Brief :: The answer must consist solely of the lines below starting at the one containing "Melakukan Diet Keto" and ending at the one containing "stali, rdzeń służy", repeated exactly, with both ends included and all pictures omitted.

Provided data ::
○ ○ ○
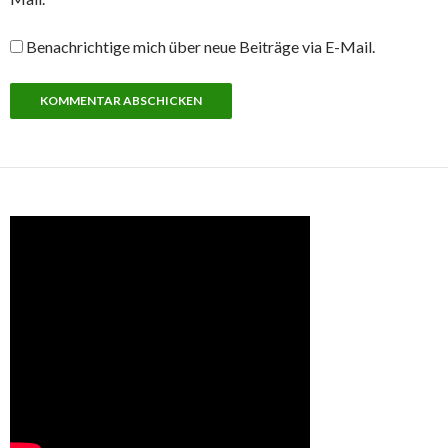
Benachrichtige mich über neue Beiträge via E-Mail.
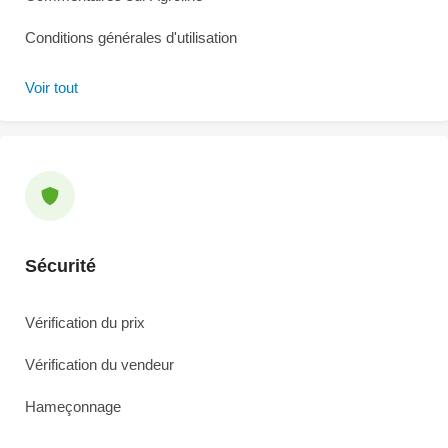
Conditions générales d'utilisation
Voir tout
Sécurité
Vérification du prix
Vérification du vendeur
Hameçonnage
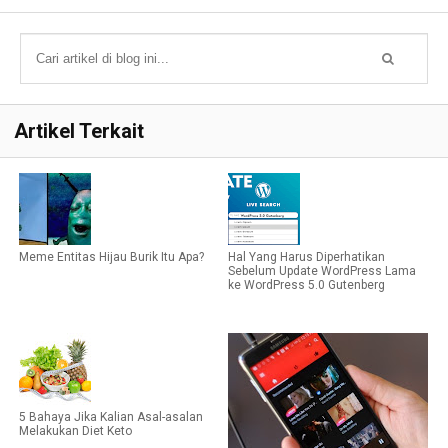
Artikel Terkait
Meme Entitas Hijau Burik Itu Apa?
Hal Yang Harus Diperhatikan
Sebelum Update WordPress Lama
ke WordPress 5.0 Gutenberg
5 Bahaya Jika Kalian Asal-asalan
Melakukan Diet Keto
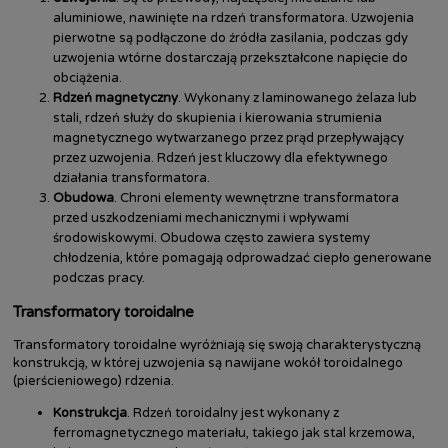
aluminiowe, nawinięte na rdzeń transformatora. Uzwojenia
pierwotne są podłączone do źródła zasilania, podczas gdy
uzwojenia wtórne dostarczają przekształcone napięcie do
obciążenia.
Rdzeń magnetyczny
. Wykonany z laminowanego żelaza lub
stali, rdzeń służy do skupienia i kierowania strumienia
magnetycznego wytwarzanego przez prąd przepływający
przez uzwojenia. Rdzeń jest kluczowy dla efektywnego
działania transformatora.
Obudowa
. Chroni elementy wewnętrzne transformatora
przed uszkodzeniami mechanicznymi i wpływami
środowiskowymi. Obudowa często zawiera systemy
chłodzenia, które pomagają odprowadzać ciepło generowane
podczas pracy.
Transformatory toroidalne
Transformatory toroidalne wyróżniają się swoją charakterystyczną
konstrukcją, w której uzwojenia są nawijane wokół toroidalnego
(pierścieniowego) rdzenia.
Konstrukcja
. Rdzeń toroidalny jest wykonany z
ferromagnetycznego materiału, takiego jak stal krzemowa,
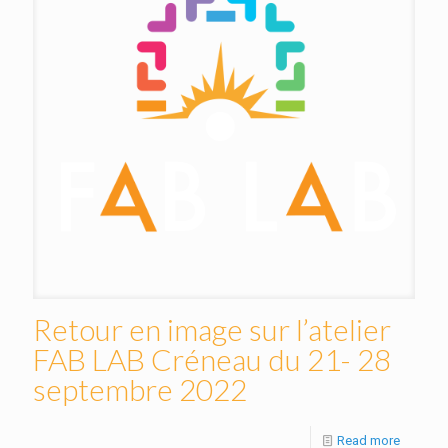
Retour en image sur l’atelier
FAB LAB Créneau du 21- 28
septembre 2022
Read more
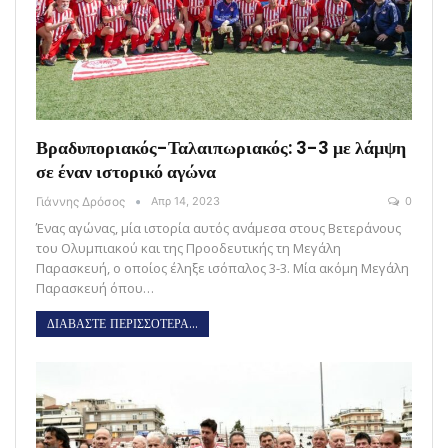
Βραδυποριακός-Ταλαιπωριακός: 3-3 με λάμψη
σε έναν ιστορικό αγώνα
Γιάννης Δρόσος
Απρ 14, 2023
0
Ένας αγώνας, μία ιστορία αυτός ανάμεσα στους Βετεράνους
του Ολυμπιακού και της Προοδευτικής τη Μεγάλη
Παρασκευή, ο οποίος έληξε ισόπαλος 3-3. Μία ακόμη Μεγάλη
Παρασκευή όπου…
ΔΙΑΒΑΣΤΕ ΠΕΡΙΣΣΟΤΕΡΑ...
○ ○ ○
Result of the task ::
Melakukan Diet Keto
aluminiowe, nawinięte na rdzeń transformatora. Uzwojenia
pierwotne są podłączone do źródła zasilania, podczas gdy
uzwojenia wtórne dostarczają przekształcone napięcie do
obciążenia.
Rdzeń magnetyczny
. Wykonany z laminowanego żelaza lub
stali, rdzeń służy do skupienia i kierowania strumienia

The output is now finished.